Сведения о состоянии печати в каменном веке

Ф. Дюрренматт — классик швейцарской литературы (род. В 1921 г.), выдающийся художник слова, один из крупнейших драматургов XX века. Его комедии и детективные романы известны широкому кругу советских читателей.В своих романах, повестях и рассказах он тяготеет к притчево-философскому осмыслению мира, к беспощадно точному анализу его состояния.


Продаются щенки

Памфлет раскрывает одну из запретных страниц жизни советской молодежной суперэлиты — студентов Института международных отношений. Герой памфлета проходит путь от невинного лукавства — через ловушки институтской политической жандармерии — до полной потери моральных критериев… Автор рисует теневые стороны жизни советских дипломатов, посольских колоний, спекуляцию, склоки, интриги, доносы. Развенчивает миф о социальной справедливости в СССР и равенстве перед законом. Разоблачает лицемерие, коррупцию и двойную мораль в высших эшелонах партгосаппарата.


Нобелевский лауреат

История загадочного похищения лауреата Нобелевской премии по литературе, чилийского писателя Эдуардо Гертельсмана, происходящая в болгарской столице, — такова завязка романа Елены Алексиевой, а также повод для совсем другой истории, в итоге становящейся главной: расследования, которое ведет полицейский инспектор Ванда Беловская. Дерзкая, талантливо и неординарно мыслящая, идущая своим собственным путем — и всегда достигающая успеха, даже там, где абсолютно очевидна неизбежность провала…


Разруха

«Это — мираж, дым, фикция!.. Что такое эта ваша разруха? Старуха с клюкой? Ведьма, которая выбила все стекла, потушила все лампы? Да ее вовсе не существует!.. Разруха сидит… в головах!» Этот несуществующий эпиграф к роману Владимира Зарева — из повести Булгакова «Собачье сердце». Зарев рассказывает историю двойного фиаско: абсолютно вписавшегося в «новую жизнь» бизнесмена Бояна Тилева и столь же абсолютно не вписавшегося в нее писателя Мартина Сестримского.

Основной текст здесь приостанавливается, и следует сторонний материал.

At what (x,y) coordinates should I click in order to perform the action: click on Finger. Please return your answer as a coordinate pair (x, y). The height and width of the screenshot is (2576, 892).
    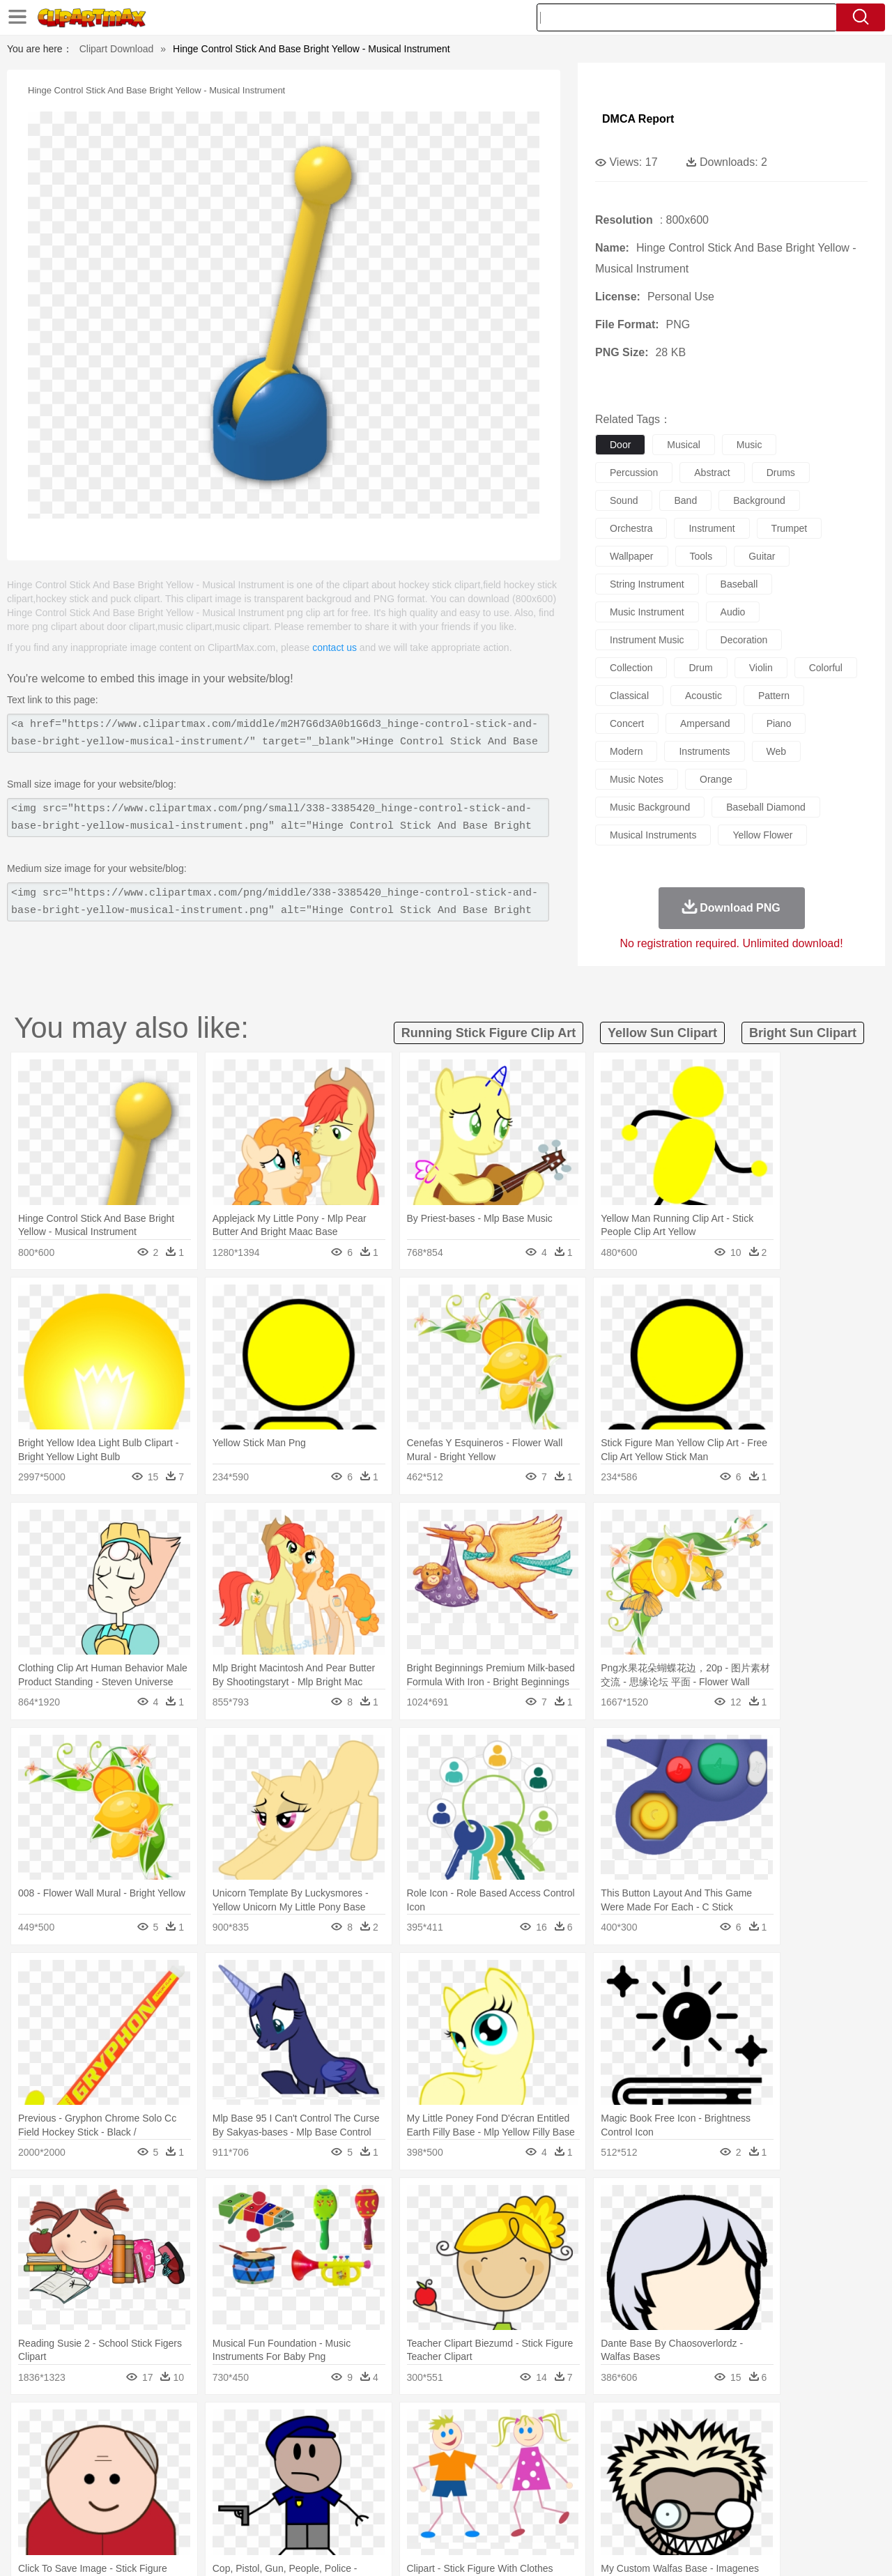
    Looking at the image, I should click on (632, 2469).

Их жизни воссозданы с почти документалистской тщательностью, снимающей опасность примитивного морализаторства.


Олени

Безымянный герой романа С. Игова «Олени» — в мировой словесности не одинок. Гётевский Вертер; Треплев из «Чайки» Чехова; «великий Гэтсби» Скотта Фицджеральда… История несовместности иллюзорной мечты и «тысячелетия на дворе» — многолика и бесконечна. Еще одна подобная история, весьма небанально изложенная, — и составляет содержание романа. «Тот непонятный ужас, который я пережил прошлым летом, показался мне знаком того, что человек никуда не может скрыться от реального ужаса действительности», — говорит его герой.


Матери

Знаменитый роман Теодоры Димовой по счастливому стечению обстоятельств написан в Болгарии. Хотя, как кажется, мог бы появиться в любой из тех стран мира, которые сегодня принято называть «цивилизованными». Например — в России… Роман Димовой написан с цветаевской неистовостью и бесстрашием — и с цветаевской исповедальностью. С неженской — тоже цветаевской — силой. Впрочем, как знать… Может, как раз — женской. Недаром роман называется «Матери».